第１図は、本発明の一実施例を説明するための電気的ブ
ロック線図、第２図は、コードブックの構造を示す図、
第３図は、コードベクトル間の距離テーブルを示す図、
第４図は、コードベクトルの木構造を示す図である。１・・・音声入力端子、２・・・特徴ベクトル抽出部。３・・・ベクトル量子化部、４・・・コードブック格納
部、５・・・認識処理部、６・・・標準パターン格納部
、７・・・距離テーブル、８・・・認識結果格納部。特許出願人　　株式会社　リコー箆　　１　図第２図第　３　因第４図ＫＩＩＩＪｔｇFIG. 1 is an electrical block diagram for explaining one embodiment of the present invention, FIG. 2 is a diagram showing the structure of a codebook,
FIG. 3 is a diagram showing a distance table between code vectors,
FIG. 4 is a diagram showing a tree structure of code vectors. 1...Audio input terminal, 2...Feature vector extraction unit. 3... Vector quantization section, 4... Codebook storage section, 5... Recognition processing section, 6... Standard pattern storage section, 7... Distance table, 8... Recognition result storage section . Patent applicant Ricoh Co., Ltd. 1 Figure 2 Figure 3 Figure 4 KIIIJtg

Claims

[Claims]

(1) an audio input unit that inputs an audio signal, a feature analysis unit that analyzes the input audio and converts it into feature parameters, and a vector quantization unit that vector quantizes the feature parameters and converts them into a code string; A codebook storage section that stores representative code vectors required for vector quantization, a standard pattern storage section that stores standard patterns to be recognized as code strings, and input audio and standard pattern storage sections. It consists of a recognition processing unit that performs matching of the codes, a distance table storage unit that uses the distance calculation between patterns required during recognition processing as the distance between codes, and a terminal that outputs the recognition results. A speech recognition method characterized in that vectors are clustered, distances are calculated using Mahalanobis' general distance between code vectors belonging to each cluster, and the results are stored in a table.
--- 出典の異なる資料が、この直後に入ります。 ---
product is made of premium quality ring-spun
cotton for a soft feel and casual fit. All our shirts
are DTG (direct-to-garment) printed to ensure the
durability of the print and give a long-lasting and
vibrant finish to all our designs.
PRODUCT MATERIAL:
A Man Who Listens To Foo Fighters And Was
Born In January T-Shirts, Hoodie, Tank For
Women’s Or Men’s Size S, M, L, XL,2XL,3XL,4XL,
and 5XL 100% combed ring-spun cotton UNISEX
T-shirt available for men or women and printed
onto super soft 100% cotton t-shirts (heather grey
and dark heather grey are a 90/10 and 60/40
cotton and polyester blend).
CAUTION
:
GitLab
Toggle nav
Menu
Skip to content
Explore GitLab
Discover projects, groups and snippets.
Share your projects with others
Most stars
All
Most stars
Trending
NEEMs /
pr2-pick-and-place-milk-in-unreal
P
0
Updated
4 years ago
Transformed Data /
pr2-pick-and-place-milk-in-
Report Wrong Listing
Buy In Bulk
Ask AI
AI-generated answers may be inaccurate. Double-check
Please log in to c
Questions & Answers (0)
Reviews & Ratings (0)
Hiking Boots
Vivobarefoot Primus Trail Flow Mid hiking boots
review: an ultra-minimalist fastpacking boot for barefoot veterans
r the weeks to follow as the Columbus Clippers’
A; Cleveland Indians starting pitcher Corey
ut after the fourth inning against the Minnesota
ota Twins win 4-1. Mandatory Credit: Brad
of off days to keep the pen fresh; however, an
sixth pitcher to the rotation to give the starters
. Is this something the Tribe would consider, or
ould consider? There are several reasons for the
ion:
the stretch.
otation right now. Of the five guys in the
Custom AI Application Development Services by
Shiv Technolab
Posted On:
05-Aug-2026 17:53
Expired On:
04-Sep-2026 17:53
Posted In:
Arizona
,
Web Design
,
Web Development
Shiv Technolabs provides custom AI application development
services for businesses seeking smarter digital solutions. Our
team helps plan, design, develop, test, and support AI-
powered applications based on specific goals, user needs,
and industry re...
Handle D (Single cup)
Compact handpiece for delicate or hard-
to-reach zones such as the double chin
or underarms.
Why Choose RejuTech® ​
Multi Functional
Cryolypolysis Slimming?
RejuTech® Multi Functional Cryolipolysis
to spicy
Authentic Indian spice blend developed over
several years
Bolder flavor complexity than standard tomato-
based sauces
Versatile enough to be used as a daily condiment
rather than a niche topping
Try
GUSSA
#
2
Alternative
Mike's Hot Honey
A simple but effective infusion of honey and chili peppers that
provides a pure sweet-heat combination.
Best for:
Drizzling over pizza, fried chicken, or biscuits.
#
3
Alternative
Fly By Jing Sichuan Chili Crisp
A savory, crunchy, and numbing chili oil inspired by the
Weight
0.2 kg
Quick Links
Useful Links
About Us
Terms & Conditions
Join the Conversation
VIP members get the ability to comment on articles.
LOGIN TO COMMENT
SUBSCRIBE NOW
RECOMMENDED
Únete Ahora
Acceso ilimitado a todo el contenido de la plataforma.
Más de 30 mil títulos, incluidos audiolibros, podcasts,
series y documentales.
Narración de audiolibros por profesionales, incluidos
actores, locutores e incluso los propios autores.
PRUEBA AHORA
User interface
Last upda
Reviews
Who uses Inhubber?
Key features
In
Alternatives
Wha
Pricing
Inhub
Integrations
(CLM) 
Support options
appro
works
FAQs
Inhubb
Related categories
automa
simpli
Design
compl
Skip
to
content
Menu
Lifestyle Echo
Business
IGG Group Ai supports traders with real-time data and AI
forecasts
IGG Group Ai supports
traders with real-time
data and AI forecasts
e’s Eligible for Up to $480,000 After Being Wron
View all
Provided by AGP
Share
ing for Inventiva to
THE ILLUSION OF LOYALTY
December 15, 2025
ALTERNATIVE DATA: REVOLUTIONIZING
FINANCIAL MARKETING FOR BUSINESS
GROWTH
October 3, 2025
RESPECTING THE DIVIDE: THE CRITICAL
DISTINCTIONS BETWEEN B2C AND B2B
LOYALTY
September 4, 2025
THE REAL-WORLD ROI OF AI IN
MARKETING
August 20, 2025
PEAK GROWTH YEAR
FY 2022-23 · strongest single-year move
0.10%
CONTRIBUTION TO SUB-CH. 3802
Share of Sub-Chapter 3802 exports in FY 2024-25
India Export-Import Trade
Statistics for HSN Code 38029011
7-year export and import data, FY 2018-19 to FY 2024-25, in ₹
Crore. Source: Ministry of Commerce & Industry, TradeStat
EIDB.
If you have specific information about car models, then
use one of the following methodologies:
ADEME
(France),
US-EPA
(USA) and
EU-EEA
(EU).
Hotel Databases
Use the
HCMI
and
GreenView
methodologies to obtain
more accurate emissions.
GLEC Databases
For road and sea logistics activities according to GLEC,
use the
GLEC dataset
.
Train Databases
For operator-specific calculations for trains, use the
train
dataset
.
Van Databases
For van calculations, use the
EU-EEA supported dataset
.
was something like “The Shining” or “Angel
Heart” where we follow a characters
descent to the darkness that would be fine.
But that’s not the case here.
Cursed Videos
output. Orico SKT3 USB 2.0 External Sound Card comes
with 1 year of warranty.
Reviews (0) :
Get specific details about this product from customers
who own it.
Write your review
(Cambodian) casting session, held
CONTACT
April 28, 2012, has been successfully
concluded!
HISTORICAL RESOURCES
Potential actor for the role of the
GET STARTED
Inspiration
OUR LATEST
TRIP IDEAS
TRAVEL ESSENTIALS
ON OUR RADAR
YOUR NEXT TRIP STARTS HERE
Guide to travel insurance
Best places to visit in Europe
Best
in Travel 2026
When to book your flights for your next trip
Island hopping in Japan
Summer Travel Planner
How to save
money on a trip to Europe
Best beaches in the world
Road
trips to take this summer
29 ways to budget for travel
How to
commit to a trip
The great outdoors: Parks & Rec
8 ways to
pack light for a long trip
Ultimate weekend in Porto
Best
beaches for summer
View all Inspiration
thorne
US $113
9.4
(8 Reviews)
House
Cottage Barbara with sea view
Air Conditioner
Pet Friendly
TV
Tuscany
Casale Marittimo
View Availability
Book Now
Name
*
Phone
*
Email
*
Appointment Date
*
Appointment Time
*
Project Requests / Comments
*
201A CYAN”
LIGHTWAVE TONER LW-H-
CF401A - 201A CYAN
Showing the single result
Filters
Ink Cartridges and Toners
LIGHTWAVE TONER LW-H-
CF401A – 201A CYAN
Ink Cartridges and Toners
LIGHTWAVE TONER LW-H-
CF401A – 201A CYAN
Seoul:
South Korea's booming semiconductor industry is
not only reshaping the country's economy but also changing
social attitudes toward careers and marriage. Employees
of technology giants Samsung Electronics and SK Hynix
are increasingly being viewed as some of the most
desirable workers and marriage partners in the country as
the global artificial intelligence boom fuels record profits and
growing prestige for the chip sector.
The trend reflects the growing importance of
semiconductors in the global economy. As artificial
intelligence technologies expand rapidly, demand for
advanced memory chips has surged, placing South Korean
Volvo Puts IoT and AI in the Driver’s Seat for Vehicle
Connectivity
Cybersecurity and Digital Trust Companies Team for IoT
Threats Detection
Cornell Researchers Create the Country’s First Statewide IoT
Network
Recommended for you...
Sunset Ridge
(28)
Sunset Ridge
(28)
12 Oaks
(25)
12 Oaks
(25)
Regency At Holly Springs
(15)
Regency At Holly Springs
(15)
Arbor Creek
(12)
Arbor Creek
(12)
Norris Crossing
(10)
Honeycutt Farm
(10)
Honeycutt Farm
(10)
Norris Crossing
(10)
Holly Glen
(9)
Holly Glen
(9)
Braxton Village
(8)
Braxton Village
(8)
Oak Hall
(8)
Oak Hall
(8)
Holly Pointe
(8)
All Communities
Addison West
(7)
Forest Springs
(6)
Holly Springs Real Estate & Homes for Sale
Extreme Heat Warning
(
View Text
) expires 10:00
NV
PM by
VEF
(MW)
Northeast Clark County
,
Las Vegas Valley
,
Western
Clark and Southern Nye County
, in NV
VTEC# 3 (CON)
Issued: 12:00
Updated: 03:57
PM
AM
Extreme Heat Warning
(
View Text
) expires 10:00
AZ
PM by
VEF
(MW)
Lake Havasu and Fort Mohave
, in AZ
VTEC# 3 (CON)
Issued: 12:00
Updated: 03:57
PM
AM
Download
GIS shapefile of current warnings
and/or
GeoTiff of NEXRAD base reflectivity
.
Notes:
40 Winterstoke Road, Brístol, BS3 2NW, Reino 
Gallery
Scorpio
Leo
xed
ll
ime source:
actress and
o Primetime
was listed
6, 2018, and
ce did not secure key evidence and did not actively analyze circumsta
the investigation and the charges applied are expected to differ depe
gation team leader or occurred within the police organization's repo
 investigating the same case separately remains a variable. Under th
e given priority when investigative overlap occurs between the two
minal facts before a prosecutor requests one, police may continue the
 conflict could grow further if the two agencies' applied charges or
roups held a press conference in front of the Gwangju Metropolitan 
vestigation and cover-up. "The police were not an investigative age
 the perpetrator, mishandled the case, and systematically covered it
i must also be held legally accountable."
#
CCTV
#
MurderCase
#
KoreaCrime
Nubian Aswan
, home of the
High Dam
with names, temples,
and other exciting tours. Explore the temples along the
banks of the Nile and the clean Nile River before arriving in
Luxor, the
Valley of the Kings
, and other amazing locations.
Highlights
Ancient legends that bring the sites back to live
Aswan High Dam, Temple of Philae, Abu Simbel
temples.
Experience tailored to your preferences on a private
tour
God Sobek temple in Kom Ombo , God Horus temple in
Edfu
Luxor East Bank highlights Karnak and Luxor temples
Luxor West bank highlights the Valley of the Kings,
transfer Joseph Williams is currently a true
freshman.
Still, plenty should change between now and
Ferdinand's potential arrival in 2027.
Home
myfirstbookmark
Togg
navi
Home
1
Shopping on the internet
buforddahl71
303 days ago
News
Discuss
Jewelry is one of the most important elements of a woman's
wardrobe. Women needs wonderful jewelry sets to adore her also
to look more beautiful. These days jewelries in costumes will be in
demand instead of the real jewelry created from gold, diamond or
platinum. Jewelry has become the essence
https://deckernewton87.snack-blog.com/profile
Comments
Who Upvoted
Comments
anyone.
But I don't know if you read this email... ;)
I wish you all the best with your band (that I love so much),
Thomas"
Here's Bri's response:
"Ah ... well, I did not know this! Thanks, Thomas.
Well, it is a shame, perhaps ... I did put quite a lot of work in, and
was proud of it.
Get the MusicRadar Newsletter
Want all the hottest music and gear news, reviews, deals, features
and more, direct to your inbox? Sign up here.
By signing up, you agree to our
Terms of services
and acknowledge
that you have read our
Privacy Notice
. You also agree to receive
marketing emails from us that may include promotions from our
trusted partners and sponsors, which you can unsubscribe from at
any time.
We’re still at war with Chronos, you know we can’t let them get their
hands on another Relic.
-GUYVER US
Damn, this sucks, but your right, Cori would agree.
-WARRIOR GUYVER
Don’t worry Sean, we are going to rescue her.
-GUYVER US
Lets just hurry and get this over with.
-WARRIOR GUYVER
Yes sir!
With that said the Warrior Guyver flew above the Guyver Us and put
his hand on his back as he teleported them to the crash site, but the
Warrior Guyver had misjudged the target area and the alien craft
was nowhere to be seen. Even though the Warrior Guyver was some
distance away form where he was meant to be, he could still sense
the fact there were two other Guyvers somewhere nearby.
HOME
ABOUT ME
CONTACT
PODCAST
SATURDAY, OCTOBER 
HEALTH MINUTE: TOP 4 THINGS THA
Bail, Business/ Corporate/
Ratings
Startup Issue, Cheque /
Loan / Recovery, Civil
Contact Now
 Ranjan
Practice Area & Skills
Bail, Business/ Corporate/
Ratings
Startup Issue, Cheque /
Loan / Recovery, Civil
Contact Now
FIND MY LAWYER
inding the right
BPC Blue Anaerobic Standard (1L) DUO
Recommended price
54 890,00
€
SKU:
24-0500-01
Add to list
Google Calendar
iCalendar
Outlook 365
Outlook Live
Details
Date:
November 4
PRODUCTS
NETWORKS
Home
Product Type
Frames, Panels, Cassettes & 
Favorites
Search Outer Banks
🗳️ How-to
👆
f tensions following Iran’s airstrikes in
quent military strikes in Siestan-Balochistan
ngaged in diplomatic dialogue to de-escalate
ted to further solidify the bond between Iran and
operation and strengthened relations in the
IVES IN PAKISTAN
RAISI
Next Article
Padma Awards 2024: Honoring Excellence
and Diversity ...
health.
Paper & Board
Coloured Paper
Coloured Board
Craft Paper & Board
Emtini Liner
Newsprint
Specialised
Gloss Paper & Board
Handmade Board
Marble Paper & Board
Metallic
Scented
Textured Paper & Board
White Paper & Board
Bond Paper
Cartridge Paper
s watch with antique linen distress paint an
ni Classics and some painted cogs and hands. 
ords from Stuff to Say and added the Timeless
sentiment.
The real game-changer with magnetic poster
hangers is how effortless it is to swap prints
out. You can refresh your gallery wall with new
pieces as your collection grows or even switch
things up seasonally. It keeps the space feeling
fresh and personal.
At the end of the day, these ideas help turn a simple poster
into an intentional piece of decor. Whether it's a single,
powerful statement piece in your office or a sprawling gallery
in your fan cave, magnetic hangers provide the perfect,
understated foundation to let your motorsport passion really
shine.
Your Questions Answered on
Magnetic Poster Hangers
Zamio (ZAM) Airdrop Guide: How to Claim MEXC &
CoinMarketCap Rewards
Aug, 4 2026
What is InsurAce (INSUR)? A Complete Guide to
(2) The speech recognition method according to claim (1), wherein the distance calculation is performed using a distance measure based on Bayesian judgment.

(3) In the distance table, the distance measure between each cluster is Euclidean distance or urban area distance, and the distance measure within each cluster is the statistic according to claim (1) or (2). The speech recognition method according to claim 1 or 2, characterized in that a distance measure is used as a distance measure.

(4) In the distance table, the distance table is reduced by setting the distance between code vectors between each cluster to an appropriate constant value.
The speech recognition method described in section 1).

(5) The number of clusters and the number of code vectors belonging to each cluster are the same and are equal to the square root of the total number of code vectors. Voice recognition method.